Black Apple / Joan Crate
Toronto: Simon &; Schuster, c2016.
This novel, set in the 40s & 50s, is written with good intent: to shine a light on the residential school system in Canadian history. It features a young Cree girl being torn from her family and placed in a school run by nuns, with the kinds of terrible things happening that we've all heard about now.
I thought it was an okay read -- certainly one with strong and timely content. However, I found the writing to be a little bit surface oriented, where there was great opportunity to go a little deeper and show the inner life of these characters fully.
Sinopaki aka Rose Marie is taken to residential school at a young age, and feels bereft of her family, who are so far away that she can't see them often, even for holidays.

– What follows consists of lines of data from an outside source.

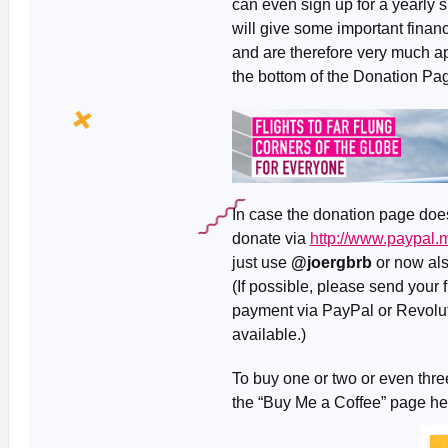
can even sign up for a yearly 
will give some important financi
and are therefore very much ap
the bottom of the Donation Pag
In case the donation page doesn
donate via
http://www.paypal
just use
@joergbrb
or now al
(If possible, please send your
payment via PayPal or Revolut 
available.)
To buy one or two or even three
the “Buy Me a Coffee” page h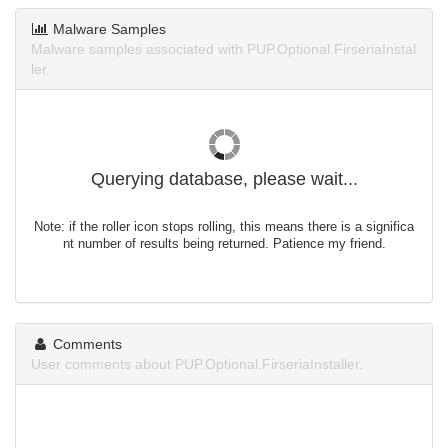
Malware Samples
Malware samples associated with PUP.Optional.FirseriaInstal
ler.
Querying database, please wait...
Note: if the roller icon stops rolling, this means there is a significa
nt number of results being returned. Patience my friend.
Comments
User comments about PUP.Optional.FirseriaInstaller.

She begins to form an attachment to Mother Grace, and finds that she has a skill for academics. Despite the fact that Mother Grace manipulates her family and Rose Marie's own opportunities according to what she sees as "best", Rose Marie still has a strong connection to Grace even after leaving the convent. This saintly nun doing her best in the face of corruption among priests and church managment seems a little facile; she seems excused from any residential school wrongdoing altogether. I'm not sure I could believe that Grace's long service and exhaustion are a reason for her not to be responsible for what happens at the school she's running.
After Rose Marie's long years at the residential school she feels assimilated into the white culture around her; she get a job in a nearby town rather than return to her family. However, even here she faces racism and violence. But this last section of the book really comes off as a bit hokey and romance novelish, as she meets a nice man at the boarding house who protects her from other not-nice men even as he introduces her to her first sexual experience. And then Rose Marie has an awakening and realizes she must return to her family to understand herself.
The story seemed a bit YAish, with limited complexity or examination of really dark themes. And the romance thread just didn't work for me. I thought the writing was capable, though both stark and overdone simultaneously in a few instances. I think that Lise, a reviewer on Goodreads, captured my feeling about this book when she says " I love Joan Crate's poetry, but find her fiction very thin. She wrote with an agenda, and therefore her heart doesn't speak."
I wanted to love this book; I ended up liking it but having quite a few hesitancies about the way the story turned out. And the title, while referring to the town that the school is in, has unpleasant connotations for me as well. So not a hit for this reader.